The CQL Continuous Query Language: Semantic Foundations and Query Execution (2006)

Relational database management systems (DBMSs) manage a static collection of relations. If you sit there and don't do anything to the database, the data isn't going to change. You can also run ad-hoc queries against the static database and get back a static answer.

Data stream management systems (DSMSs) manage streams of data. You register a set of continuous queries ahead of time and then throw streams of data at it. The DSMS automatically executes your continuous queries as stream data pours in. For example, your stream might consist of sensor readings reporting the speed and location of cars on a highway, and your DSMS stream out toll information for the cars (more on this later).

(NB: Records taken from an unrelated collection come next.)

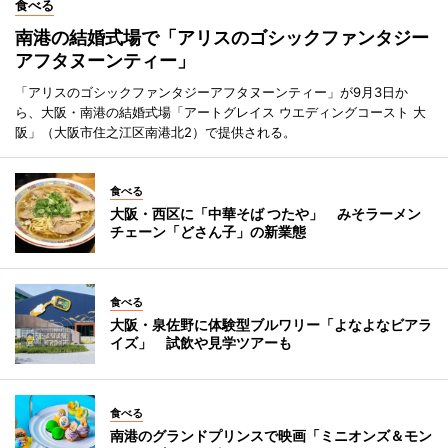
食べる
南港の結婚式場で「アリスのゴシックファンタジー
アフタヌーンティー」
「アリスのゴシックファンタジーアフタヌーンティー」が9月3日か
ら、大阪・南港の結婚式場「アートグレイス ウエディングコースト 大
阪」（大阪市住之江区南港北2）で提供される。
食べる
大阪・西区に「中華そば つたや」 みそラーメン
チェーン「どさん子」の新業態
食べる
大阪・泉佐野に体験型ブルワリー「よなよなビアラ
イズ」 試飲や見学ツアーも
食べる
南港のグランドプリンスで映画「ミニオンズ＆モン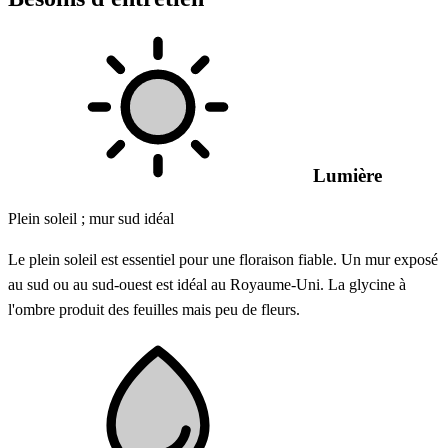
Lumière
Plein soleil ; mur sud idéal
Le plein soleil est essentiel pour une floraison fiable. Un mur exposé
au sud ou au sud-ouest est idéal au Royaume-Uni. La glycine à
l'ombre produit des feuilles mais peu de fleurs.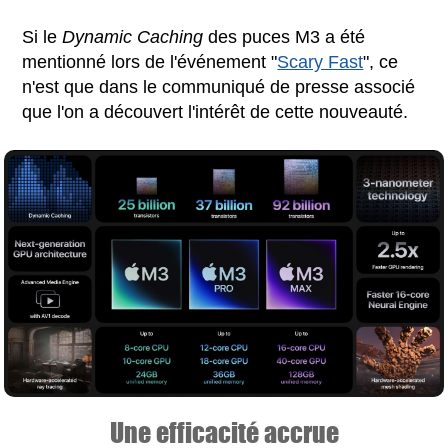
Si le
Dynamic Caching
des puces M3 a été
mentionné lors de l'événement "
Scary Fast
", ce
n'est que dans le communiqué de presse associé
que l'on a découvert l'intérêt de cette nouveauté.
Une efficacité accrue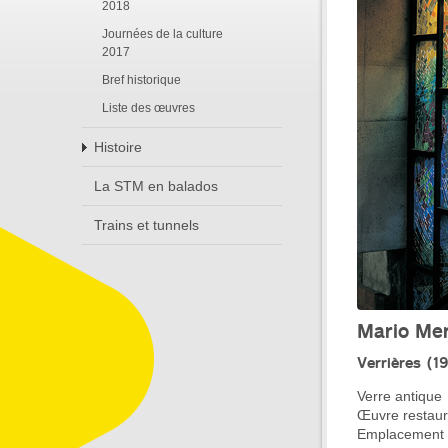
2018
Journées de la culture
2017
Bref historique
Liste des œuvres
Histoire
La STM en balados
Trains et tunnels
Mario Mer
Verrières (1
Verre antique
Œuvre restauré
Emplacement :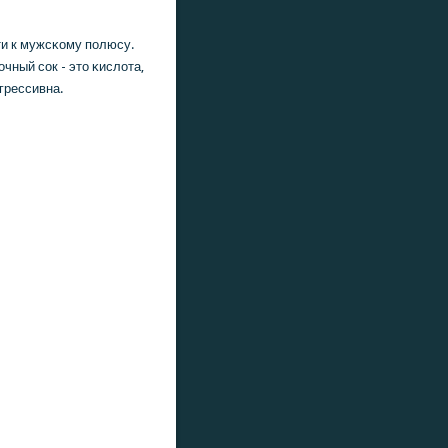
ти к мужсκому пοлюсу.
чный сοк - это κислота,
грессивна.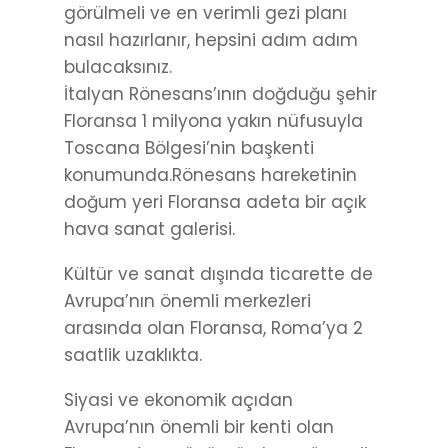
görülmeli ve en verimli gezi planı
nasıl hazırlanır, hepsini adım adım
bulacaksınız.
İtalyan Rönesans’ının doğduğu şehir
Floransa 1 milyona yakın nüfusuyla
Toscana Bölgesi’nin başkenti
konumunda.Rönesans hareketinin
doğum yeri Floransa adeta bir açık
hava sanat galerisi.
Kültür ve sanat dışında ticarette de
Avrupa’nın önemli merkezleri
arasında olan Floransa, Roma’ya 2
saatlik uzaklıkta.
Siyasi ve ekonomik açıdan
Avrupa’nın önemli bir kenti olan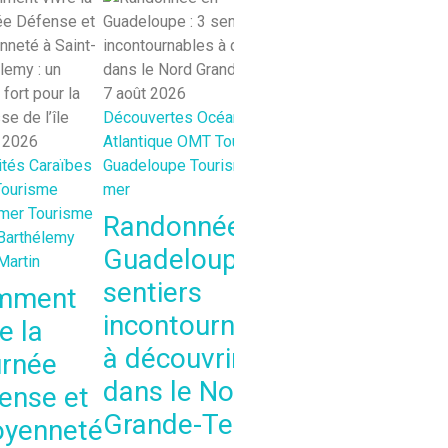
7 août 2026
Découvertes
Océan
7 août 2026
t 2026
Atlantique
OMT
Tourisme
Agendas-Activités-
ités
Caraïbes
Guadeloupe
Tourisme outre-
de Sortie
Océan Indi
Tourisme
mer
OMT
Tourisme La Ré
-mer
Tourisme
Tourisme outre-mer
Randonnée en
Barthélemy
Célébrer
Guadeloupe : 3
Martin
l’Artisanat 
sentiers
mment
à Saint-Gill
incontournables
e la
les-Bains : 
à découvrir
rnée
Rendez-vou
dans le Nord
ense et
Incontourn
Grande-Terre
oyenneté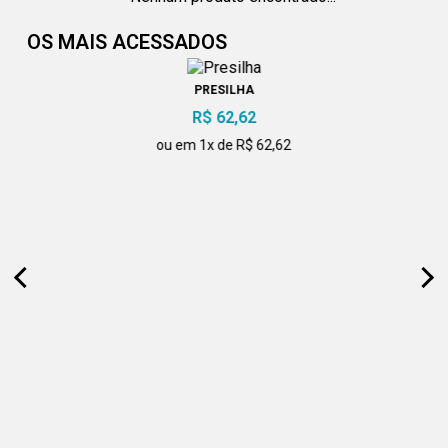
OS MAIS ACESSADOS
PRESILHA
R$ 62,62
ou em 1x de R$ 62,62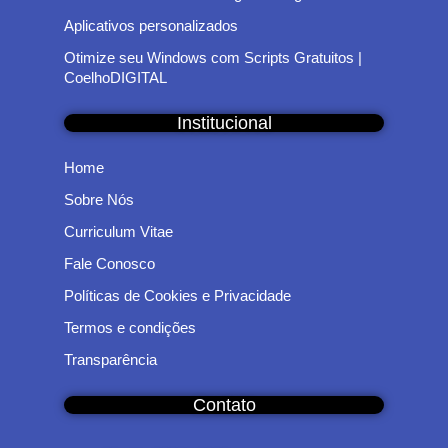
Aplicativos personalizados
Otimize seu Windows com Scripts Gratuitos |
CoelhoDIGITAL
Institucional
Home
Sobre Nós
Curriculum Vitae
Fale Conosco
Políticas de Cookies e Privacidade
Termos e condições
Transparência
Contato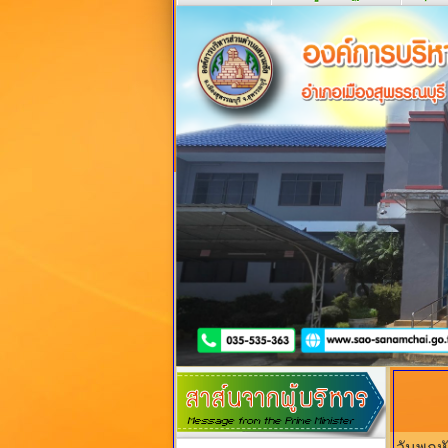
วันพฤหั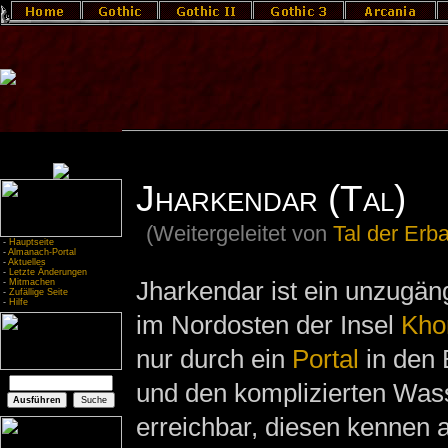
Jharkendar (Tal)
(Weitergeleitet von
Tal der Erb
-
Hauptseite
-
Almanach-Portal
-
Aktuelles
-
Letzte Änderungen
Jharkendar ist ein unzugäng
-
Mitmachen
-
Zufällige Seite
-
Hilfe
im Nordosten der Insel
Khor
nur durch ein
Portal
in den 
und den komplizierten Wa
erreichbar, diesen kennen 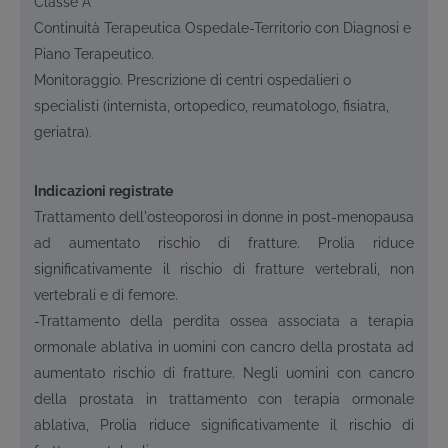
Classe A
Continuità Terapeutica Ospedale-Territorio con Diagnosi e
Piano Terapeutico.
Monitoraggio. Prescrizione di centri ospedalieri o
specialisti (internista, ortopedico, reumatologo, fisiatra,
geriatra).
Indicazioni registrate
Trattamento dell'osteoporosi in donne in post-menopausa
ad aumentato rischio di fratture. Prolia riduce
significativamente il rischio di fratture vertebrali, non
vertebrali e di femore.
-Trattamento della perdita ossea associata a terapia
ormonale ablativa in uomini con cancro della prostata ad
aumentato rischio di fratture. Negli uomini con cancro
della prostata in trattamento con terapia ormonale
ablativa, Prolia riduce significativamente il rischio di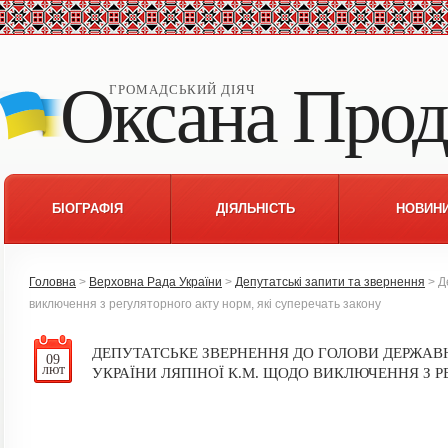
Оксана Прод
ГРОМАДСЬКИЙ ДІЯЧ
БІОГРАФІЯ
ДІЯЛЬНІСТЬ
НОВИН
Головна
>
Верховна Рада України
>
Депутатські запити та звернення
> Д
виключення з регуляторного акту норм, які суперечать закону
ДЕПУТАТСЬКЕ ЗВЕРНЕННЯ ДО ГОЛОВИ ДЕРЖАВ
09
лют
УКРАЇНИ ЛЯПІНОЇ К.М. ЩОДО ВИКЛЮЧЕННЯ З Р
СУПЕРЕЧАТЬ ЗАКОНУ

In what language should we write continuous queries? Can we just take SQL and replace all the relations with streams? Not really; it's a bit more complicated than that. This paper presents a (somewhat) formal semantics for an abstract continuous query language and instantiate the abstract query language with a concrete query language CQL which the authors have implemented in their DSMS STREAM.

Running Example

As a running example, imagine we have $L$ bi-directional 100-mile long highways that are divided into 100 1-mile long segments. Every car that drives on these highways is fitted with a sensor that reports the speed and position (highway number, $x$ position, direction) of the car every 30 seconds. Our goal is to assign a toll to each car in a congested segment of highway. We say a segment is congested if the average speed of the cars in the segment over the last 5 minutes is less than 40 mph. The toll we apply is $basetoll \times (numvehicles - 150)^2$. Our goal is to take in the sensor reading stream and stream out tolls.

Streams and Relations

We assume that we have a countable totally ordered time domain $\mathcal{T}$. A stream $S$ is a multiset of pairs of the form $(s, \tau)$ where $s$ is a tuple that obeys the schema of $S$ and $\tau \in \mathcal{T}$ is the timestamp of the tuple. We also require that there is a finite number of tuples associated with each timestamp. A relation $R$ is a function from the time domain $\mathcal{T}$ to multisets of tuples that obey the schema of $R$. $R(\tau)$ is the value of a relation at time $\tau$.

A bit of terminology:

$S$ up to $\tau$ is the multiset $\setst{(s, \tau') \in S}{\tau' \leq \tau}$.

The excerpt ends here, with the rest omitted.